454 sequencing of bacterial 16S rRNA reveals minor impact of MyD88 in bacterial colonization of Hydra polyps. (A) Bar charts representing bacterial communities of Hydra polyps on class level (means of five replicates). Rare bacterial taxa (<1% relative abundance) were grouped to the fraction “others.” (B) Experimental design. Germ-free MyD88⁻ and control polyps were inoculated with potential bacterial colonizers derived from pond water, Hydra-culture supernatant, and Hydra-tissue homogenates. Single polyps were removed from clonally growing cultures 2 wk and 19 wk postinoculation and subjected to 454 sequencing of the microbiota. (C and D) Bacterial communities clustered using principle coordinate analysis of the weighted UniFrac distance matrix.

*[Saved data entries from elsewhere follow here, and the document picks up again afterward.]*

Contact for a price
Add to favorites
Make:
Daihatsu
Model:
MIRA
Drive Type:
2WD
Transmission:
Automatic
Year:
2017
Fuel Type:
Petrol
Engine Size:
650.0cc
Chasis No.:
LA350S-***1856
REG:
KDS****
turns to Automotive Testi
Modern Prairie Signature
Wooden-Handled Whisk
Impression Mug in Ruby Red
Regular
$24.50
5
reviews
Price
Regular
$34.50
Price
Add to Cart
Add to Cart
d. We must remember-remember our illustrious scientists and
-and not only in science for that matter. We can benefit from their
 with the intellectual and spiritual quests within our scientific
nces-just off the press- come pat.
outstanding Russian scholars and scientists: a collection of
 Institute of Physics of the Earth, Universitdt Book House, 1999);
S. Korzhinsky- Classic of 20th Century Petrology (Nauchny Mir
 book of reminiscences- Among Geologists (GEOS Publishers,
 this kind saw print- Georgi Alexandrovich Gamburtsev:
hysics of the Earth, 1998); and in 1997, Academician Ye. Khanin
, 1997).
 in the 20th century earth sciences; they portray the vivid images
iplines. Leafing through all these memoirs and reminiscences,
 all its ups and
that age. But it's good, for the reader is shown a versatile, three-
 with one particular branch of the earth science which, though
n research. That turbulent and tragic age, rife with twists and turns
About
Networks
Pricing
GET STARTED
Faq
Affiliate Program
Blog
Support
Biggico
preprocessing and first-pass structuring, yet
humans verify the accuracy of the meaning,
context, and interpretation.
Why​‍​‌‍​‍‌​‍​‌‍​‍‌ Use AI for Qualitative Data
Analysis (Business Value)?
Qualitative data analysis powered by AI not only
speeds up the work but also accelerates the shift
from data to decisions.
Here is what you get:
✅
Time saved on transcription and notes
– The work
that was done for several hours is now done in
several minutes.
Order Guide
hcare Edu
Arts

Percent variation explained by the principle coordinates is indicated in the axes. (E) Weighted UniFrac differences calculated by pairwise comparisons of the bacterial profile to control polyps. Statistical analysis was carried out using two-tailed t test (*P ≤ 0.05; **P ≤ 0.01; ***P ≤ 0.001).

Fig. 5.

MyD88⁻ and control polyps show differential susceptibility to infection by P. aeruginosa (P.a.) (A) Phenotypic scores of the Hydra infection model. Disease always starts with swelling of the tentacle tips (score 1), followed by subsequent shortening (score 2), and loss (score 3) of tentacles. Score 4 indicates the loss of body shape with maintenance of an intact epithelium. Score 5 is characterized by tissue lysis. (B) Temporal profile of P.a.14 infection in Hydra. Polyps were incubated in 1 mL Hydra medium containing 1.8 × 10⁸ cfu P.a.14. Values are plotted as mean + SEM (n = 24). (C) Detailed representation of the time point 96 h postinfection from B. Each dot represents one polyp; horizontal line shows the mean. Note that three polyps died in the MyD88-knockdown group, whereas the maximum score observed in the control group was 2 (tentacle shortening). Statistical significance was tested by two-tailed Mann–Whitney test (*P ≤ 0.05; **P ≤ 0.01; ***P ≤ 0.001).